A large study of Australian women, published today in the open access journal International Breastfeeding Journal (www.internationalbreastfeedingjournal.com), found that women who had epidurals during childbirth were more likely to have breastfeeding problems in the first week and to give up breastfeeding before six months, compared with women who had no analgesia.
Siranda Torvaldsen, from the University of Sydney, and colleagues from other institutions in Australia studied 1280 women who had given birth between March and October 1997 in the Australian Capital Territory. Of these women, 416 (33%) had an epidural during the birth of their baby, 172 (41%) of whom also had a caesarean section.
Torvaldsen et al.’s results show that although most (93%) women breastfed their baby in the first week, epidural anesthesia was significantly associated with difficulty breastfeeding in the few days after birth and with partial breastfeeding in the first week after delivery. In addition, the 416 women who had epidurals were twice as likely to completely stop breastfeeding before six months compared with women who used no analgesia, after controlling for maternal age and education. Seventy-two percent of women who had no analgesia were breastfeeding at 24 weeks compared with 53% who received pethidine or epidurals containing bupivacaine and fentanyl (an opioid).
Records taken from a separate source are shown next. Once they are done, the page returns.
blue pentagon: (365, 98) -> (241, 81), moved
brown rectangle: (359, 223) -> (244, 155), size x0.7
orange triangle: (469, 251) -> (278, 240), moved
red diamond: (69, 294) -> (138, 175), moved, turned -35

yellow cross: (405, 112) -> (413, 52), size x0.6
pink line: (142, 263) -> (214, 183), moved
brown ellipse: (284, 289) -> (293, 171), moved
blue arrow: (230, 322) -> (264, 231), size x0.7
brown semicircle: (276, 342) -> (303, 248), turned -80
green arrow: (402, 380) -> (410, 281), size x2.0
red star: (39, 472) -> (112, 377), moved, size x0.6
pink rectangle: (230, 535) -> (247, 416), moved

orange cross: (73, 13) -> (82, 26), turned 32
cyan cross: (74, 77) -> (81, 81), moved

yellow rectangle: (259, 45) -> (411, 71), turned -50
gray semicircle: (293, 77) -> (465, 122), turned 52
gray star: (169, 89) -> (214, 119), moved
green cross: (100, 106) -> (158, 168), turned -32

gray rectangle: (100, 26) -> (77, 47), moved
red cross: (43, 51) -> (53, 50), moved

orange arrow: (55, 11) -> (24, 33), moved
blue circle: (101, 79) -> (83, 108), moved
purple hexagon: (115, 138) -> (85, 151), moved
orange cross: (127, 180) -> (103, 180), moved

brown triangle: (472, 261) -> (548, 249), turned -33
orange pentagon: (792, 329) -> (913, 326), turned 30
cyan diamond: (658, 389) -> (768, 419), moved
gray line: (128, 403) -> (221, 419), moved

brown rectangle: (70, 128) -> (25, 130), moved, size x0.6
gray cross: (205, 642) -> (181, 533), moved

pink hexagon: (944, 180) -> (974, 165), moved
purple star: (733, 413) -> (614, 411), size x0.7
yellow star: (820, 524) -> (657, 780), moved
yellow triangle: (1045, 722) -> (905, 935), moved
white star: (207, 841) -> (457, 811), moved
The authors conclude that this study adds to the growing body of evidence that the fentanyl component of epidurals may be associated with difficulty establishing breastfeeding.
Sue Jordan, senior lecturer in applied therapeutics, Swansea University, in an accompanying commentary in the International Breastfeeding Journal regards the effect of opioids and epidurals on breastfeeding as an “adverse drug reaction”. She calls for “extra support to be offered to the most vulnerable women, to ensure that their infants are not disadvantaged by this hidden, but far-reaching, adverse drug reaction”.